We will all likely face a world of hurt and pain this year.  It has been so from the beginning – with some periods of time being more painful than others.  I’m not a prophet like Isaiah, but I think this year will be a very painful year for humanity.  Rather than rage at God in bitterness and anger, let’s remember that He created us for a purpose – for good works in Christ.  May we be about our Father’s business in the midst of a sea of hurt.

1 John 3:11-14 (NIV) – This is the message you heard from the beginning: We should love one another. Do not be like Cain, who belonged to the evil one and murdered his brother. And why did he murder him? Because his own actions were evil and his brother’s were righteous.
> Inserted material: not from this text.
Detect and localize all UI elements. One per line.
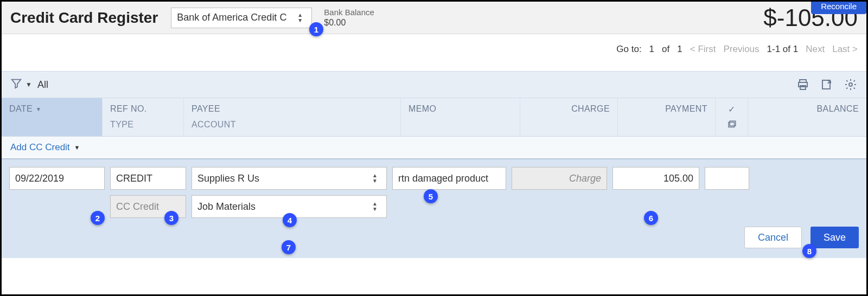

Do not be surprised, my brothers, if the world hates you. Qe know that we have passed from death to life, because we love our brothers. Anyone who does not love remains in death.

Prayer:  Father, we are fearful as we enter this new year.  We are fearful for the pain our loved ones may face, for the pain that we may face personally.  It is so easy for us to become paralyzed by our fear and pain and to be so afraid that if we give something away to those who are needy, that we may have a shortage ourselves later.  Help us to remember that we were created not to be selfish, but to love one another – not just in heart, but in deed as well.  In Jesus’ name, Amen.